Both topic name and topic ID are included in the path for efficient searching. Schema version enables evolution tracking.

shell
# Base topic
topic=people/id=13542429894004395827/schema=1/year=2025/month=06/day=16/hour=18/13542429894004395827_6c60e772-2882-4c84-b4e1-0c92dda861aa.parquet

# Derived topics
topic=filtered_adults/id=7788867887317207037/schema=1/year=2025/month=06/day=16/hour=18/7788867887317207037_35a53f2a-e469-42fa-9587-dfb70d7331df.parquet
topic=login_events/id=1897081705280914401/schema=1/year=2025/month=06/day=16/hour=18/1897081705280914401_5bc0cb41-03eb-4496-b820-429d6e3d4bf0.parquet

Storage Features

  • Schema Evolution: Automatic versioning with backward compatibility
  • Atomic Writes: Cloud storage multipart uploads ensure data consistency
  • Optimized Files: Row group streaming creates large, analytics-ready files
  • No Small Files: Cloud storage multipart uploads with concurrent Parquet row group writing ensures high throughput and large Parquet files. Determined by the flush interval setting and actual data ingestion stream throughput and Parquet compression ratio versus minimal multipart upload part size. The more data you send and the longer the flush interval the better chance of actually hitting the multipart upload limits and producing bigger Parquet files.
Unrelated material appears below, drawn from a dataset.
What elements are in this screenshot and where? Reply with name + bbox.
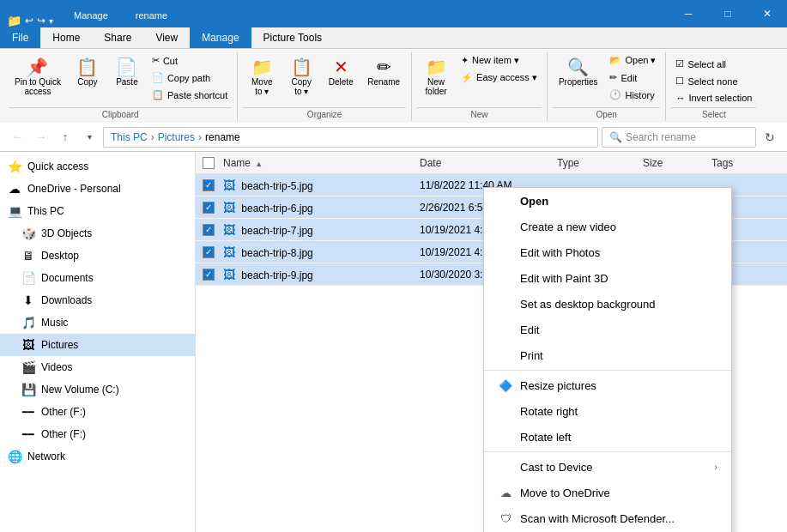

So, stream it big!

Deployment Architecture

BoilStream runs as a single standalone server without external dependencies, making deployment straightforward.

Deployment Options

  • Development: Single binary with filesystem storage
  • Production: Single server with cloud storage backend
  • High Availability: Deploy multiple independent BoilStream instances writing to the same cloud storage

Performance Characteristics

Throughput

  • 40,000+ concurrent HTTP/2 connections tested with TLS encryption
  • 10,000+ concurrent FlightRPC sessions in production
  • 2+ GB/s sustained throughput via HTTP/2 Arrow interface
  • 2.5 GB/s sustained throughput via FlightRPC (16-core instance)
  • Zero-copy pipeline processing minimizes memory overhead
  • Zero-copy SQL processing minimizes memory copying

Latency

  • Sub-second materialized view updates for streaming transformations
  • Immediate cloud storage writes with atomic commits
  • No batch delays - data available as soon as written
  • Real-time query responses through FlightRPC

Reliability

  • Diskless architecture eliminates local storage failures
  • Automatic retries for cloud storage failures forever (Admin situation)
  • Schema validation prevents invalid data ingestion (both topic and data schema validation)
  • Graceful degradation under high load with backpressure
  • Graceful shutdown 3-level shutdown for e.g. rolling updates

Integration Points

DuckDB Integration

  • Native FlightRPC support through Airport extension
  • Standard SQL syntax - no learning curve
  • WASM compatibility for browser-based applications
  • Extension ecosystem leverages existing DuckDB extensions
  • PostgreSQL Protocol: Query DuckDB persistence through standard PostgreSQL clients

BI Tool Integration

  • PostgreSQL Compatibility: Connect any PostgreSQL-compatible BI tool
  • DBeaver Support: Tested with full schema browsing and query execution
  • Standard Drivers: Use existing PostgreSQL JDBC/ODBC drivers
  • Real-time Analytics: Query live streaming data through familiar interfaces

Cloud Integration

  • Multi-cloud storage (AWS S3, Azure Blob Storage, Google Cloud Storage, MinIO, filesystem)
  • Authentication providers (AWS Cognito, Azure AD, Auth0, Okta)
  • Monitoring integration (Prometheus metrics, Grafana dashboards)

Security Architecture

Security Features

  • End-to-end TLS encryption for data in transit
  • JWT-based authentication with configurable providers
  • RBAC/ABAC authorization for fine-grained access control to topics and operations
  • Data schema validation prevents malformed data injection and ensures data quality
  • IAM integration for fine-grained cloud storage access control
  • Audit logging for compliance and monitoring

This architecture enables BoilStream to provide enterprise-grade streaming data processing with the simplicity of SQL, eliminating the complexity of traditional streaming pipelines while maintaining high performance and reliability.